# passports



## moblee (Dec 31, 2006)

Hello.

Doe's anybody know if you can use child passports in Europe up to
there expiry date or do they have to be valid for at least six months
past your travel date. :?: 
Thanks


----------



## bigfoot (May 16, 2005)

As far as I am aware the child must be under 16 and the passport has to have 6months left on it. You only need the passport to get back into the UK unless you are travelling outside the EU.


----------



## bognormike (May 10, 2005)

I've always thought the six months rule was just for the travel company's sake, just in case you have to stay over. What's the point of having an expiry date if you can't use the passport in the final 6 months?
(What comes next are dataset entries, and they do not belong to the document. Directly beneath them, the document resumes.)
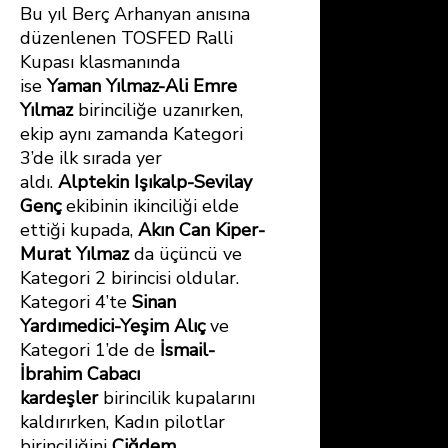
Bu yıl Berç Arhanyan anısına
düzenlenen TOSFED Ralli
Kupası klasmanında
ise
Yaman Yılmaz-Ali Emre
Yılmaz
birinciliğe uzanırken,
ekip aynı zamanda Kategori
3’de ilk sırada yer
aldı.
Alptekin Işıkalp-Sevilay
Genç
ekibinin ikinciliği elde
ettiği kupada,
Akın Can Kiper-
Murat Yılmaz
da üçüncü ve
Kategori 2 birincisi oldular.
Kategori 4’te
Sinan
Yardımedici-Yeşim Alıç
ve
Kategori 1’de de
İsmail-
İbrahim Cabacı
kardeşler
birincilik kupalarını
kaldırırken, Kadın pilotlar
birinciliğini
Çiğdem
That said, the new passport should go to the expiry of the old one, so if you apply now to renew a passport that expires in June, it should be dated to June 2018. Ours were issued in August 06, and run until 10 years from the expiry date of the old one.


----------



## moblee (Dec 31, 2006)

Oh Dear bigfoot,We were going to France at easter,but the kiddies
passports run out in july :roll:


----------



## bigfoot (May 16, 2005)

I only think the 6 month rule is for travel outside the EU.
This is the definitive answer
http://www.ips.gov.uk/


----------



## loddy (Feb 12, 2007)

I have just travelled to Spain and back and my passport runs out next month, I think the six month rule aplies outside the E.U

Loddy


----------



## StAubyns (Jun 4, 2006)

Not passports, but driving licenses.

I still have the old style and have been informed its invalid outside the UK.
So I will have to do something about that before our next trip  

Geoff


----------



## moblee (Dec 31, 2006)

Thanks Loddy,Bognormike & Bigfoot.

Didn't get any information when i rang p'boro main passport office,they
told me to ring The french embassy in london :roll: 
Tried this but they were shut :!: Probably on strike :lol:


----------



## zoro (May 1, 2005)

You can apply up to 9 months before your passport expires and still retain the 10 year expiry date 

Steve F


----------



## RedSonja (May 22, 2006)

Reply to St Aubyns
Never heard that the old style driving licences are invalid. Used mine in Las Vegas in December to hire a car. When did this come into being.

Sonja


----------



## StAubyns (Jun 4, 2006)

Hi Sonja

must be honest, I'm scratching my head as to where I saw it, it was a couple of weeks before we last went to France in September 07, but it was to late to update mine. It was to do with the fact that a photo is now required on driving licenses. I'll have a look to see if I can find the reference again. Maybe its just that its in Europe not USA?

Geoff


----------



## StAubyns (Jun 4, 2006)

Just found this for Italy, Spain & Switzerland

Driving Licence: Holders of the old style green UK licences should change them for the new photocard licence or obtain an International Driving Permit.

here

http://www.greenflag.org.uk/magazines/summer/euro7.html

but thats not where I originally came across it. I'll keep looking

Geoff

edit;also here under "paperwork" for France

http://www.ferry-to-france.co.uk/driving_abroad.html


----------



## RedSonja (May 22, 2006)

Looks like we will have to get round to changing ours then. More expense.


----------



## moblee (Dec 31, 2006)

Just to clear up in case anyone is unsure,I rang The french embassy in 
london today & they said... 

"Pourvu que sons dans la date sur le jour de votre retour c'est beau.
Aucune limite sur la date d'expiration."

As long as it is in date on the day of your return it is fine.
No limit on expiry date.


----------